Yeah, it was perfect until the end. Apparently women are super attracted to me until the sleeping with part.
but, i was nude. you really should respect my stupidity and delete them. please.
she's telling me all about the love triangles of her sims. you tell me how it's going.
It's chlamydia! Thank God!
I've reached the point to where my pre-gaming needs to be limited to pre-inning-ing
I need to shotgun another beer. Where's the machete?
You texted me 'I am the leopard prince', with a series of pictures of you posing in what seemed like cat poses. you were not "a little bit" drunk dude..

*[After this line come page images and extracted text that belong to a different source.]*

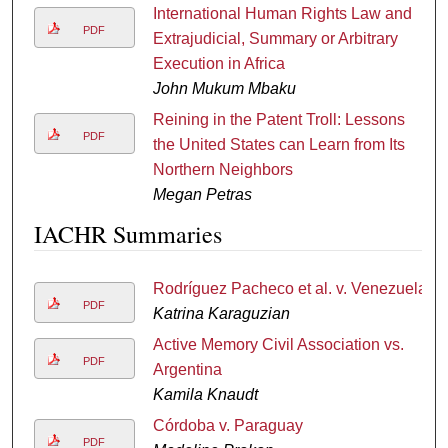
International Human Rights Law and
PDF
Extrajudicial, Summary or Arbitrary
Execution in Africa
John Mukum Mbaku
Reining in the Patent Troll: Lessons
PDF
the United States can Learn from Its
Northern Neighbors
Megan Petras
IACHR Summaries
Rodríguez Pacheco et al. v. Venezuela
PDF
Katrina Karaguzian
Active Memory Civil Association vs.
PDF
Argentina
Kamila Knaudt
Córdoba v. Paraguay
PDF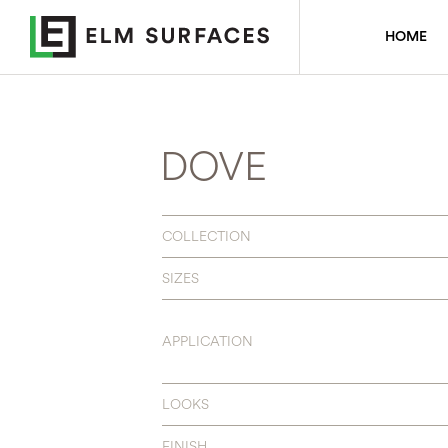
HOME
DOVE
COLLECTION
SIZES
APPLICATION
LOOKS
FINISH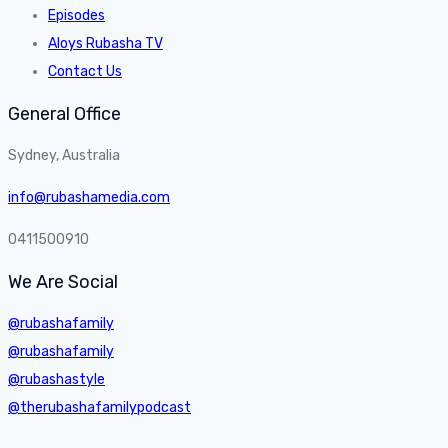
Episodes
Aloys Rubasha TV
Contact Us
General Office
Sydney, Australia
info@rubashamedia.com
0411500910
We Are Social
@rubashafamily
@rubashafamily
@rubashastyle
@therubashafamilypodcast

I'm the fucking queen of sexting. I just made a blowjob sound so poetic I'm wishing I were a guy just so I could blow me. Learn from me.
Travis is back on this booty and burgers thing. If I'm his delivery service for food he better fuck me how I want.

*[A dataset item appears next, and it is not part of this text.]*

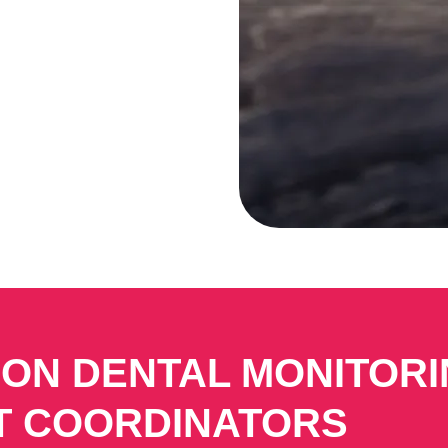
 ON DENTAL MONITOR
T COORDINATORS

who dressed up as a cop at your party???
idk I have to check. Why?
he gave me the best strip search of my life. FIND HIM.
6 tequila shots, 3 kamikazes and 1 rumplemintz.. The next day I puked in my office trash can while doing payroll. I may have to dock my own pay for lack of class.
I JUST WATCHED PAULA DEEN PUT BUTTER IN HER BLOODY MARY. This is not a drill. Real life.
We have a nice shopping list..vibrators and roller blades
Priorities
I need a costume
Dude just wear a bra or something hahaha
His sister gave me the "if you hurt him I will break your neck" talk. I didn't know how to tell her we're not a couple.